Lerntrends

Dem Fachkräftemangel erfolgreich begegnen – Nachhaltige Strategien zur Entwicklung von Kompetenzen und Skills

Dauer 6 minutes Aktualisiert am
Entwicklung von Kompetenzen

Geschrieben von Sven Elbert, September 2020

Der Fachkräftemangel – Ist das Thema nach COVID-19 überhaupt noch relevant?

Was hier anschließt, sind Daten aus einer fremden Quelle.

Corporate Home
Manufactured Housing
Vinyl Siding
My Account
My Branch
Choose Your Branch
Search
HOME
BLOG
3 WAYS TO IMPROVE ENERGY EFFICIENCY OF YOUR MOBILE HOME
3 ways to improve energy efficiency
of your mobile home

Vor Corona berichteten 90% der europäischen Unternehmen von einer signifikanten Lücke an qualifizierten Fachkräften in ihrem Personalbedarf, und 79% sahen den Fachkräftemangel und die Entwicklung der Kompetenzen der Mitarbeiter als sehr wichtig für ihre Organisation an. Allerdings hat die Pandemie die organisatorischen Prioritäten verschoben, denn fast alle Unternehmen mussten sich zunächst auf die unmittelbaren Herausforderungen konzentrieren. Und während sich also nun die wirtschaftlichen Auswirkungen des Lockdowns global entfalten, spüren viele Unternehmen den Druck auf Kosteneffizienz und Cashflow. Infolgedessen dürften die Arbeitsmärkte für einige Quartale, wenn nicht sogar Jahre, ein Überangebot an Arbeitskräften für verschiedenste Berufe aufweisen. Auf der anderen Seite treibt die wahrgenommene Arbeitsplatzunsicherheit die „Generation C“ (C steht normalerweise für Connected, aber nun wohl leider auch für Corona) in resiliente, systemrelevante Sektoren des Arbeitsmarktes, was bei vielen Unternehmen wahrscheinlich zu einem unerwarteten Versorgungsengpass bei jungen (Top-)Talenten führt.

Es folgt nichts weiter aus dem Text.